One of the biggest concerns people have is swimming off course. We have all done it! In fact, earlier this year, almost the entire men’s pro field swam off course at a big race. Know the course beforehand. Some courses are triangular while others are a rectangle. Figure out which side the buoys are on and whether the turn buoys are a different color. Practice bilateral breathing in training just in case the buoys are on your non-preferred breathing side. The buoys can be hard to see, the sun may be bright, the waves very tall. Do not depend on the person in front of you to keep you on course. Yes, you can swim on someone’s feet. But, lift your head every few strokes to make sure you are still on course. Practice lifting your head during your swim training in the pool.
Sometimes, even after all of the mental and physical preparation, a panic attack occurs during the swim. If that happens, turn over on your back and float or grab onto a kayak. Take a few deep breaths until you feel calm and then continue your swim. Try counting your strokes or singing a song to keep yourself calm.

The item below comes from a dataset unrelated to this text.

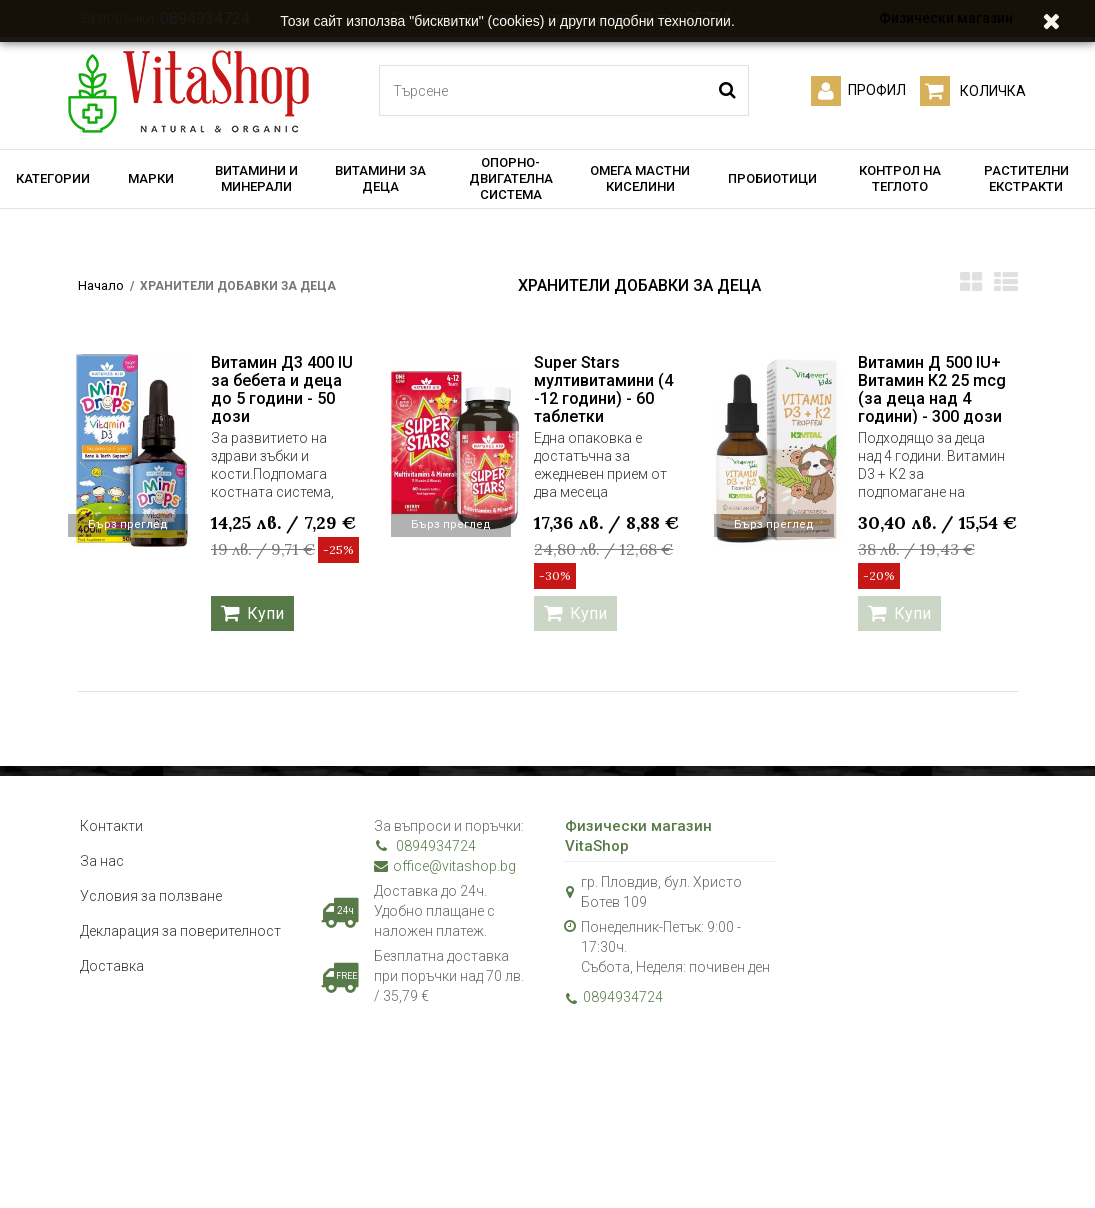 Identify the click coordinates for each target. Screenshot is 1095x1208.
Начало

The overwhelming theme here is that you must practice to overcome your fear of the open water. Each of the steps needs practice in the pool first and then implemented in open water. Whenever you have the opportunity to swim in the open water, take it! Over time, you will feel much more comfortable.
I applaud the athlete’s who came to the clinic. They recognized their fear of the open water and took a major step to overcoming it. They did not wait until race day and just hope for the best. I believe they all left with a little more confidence.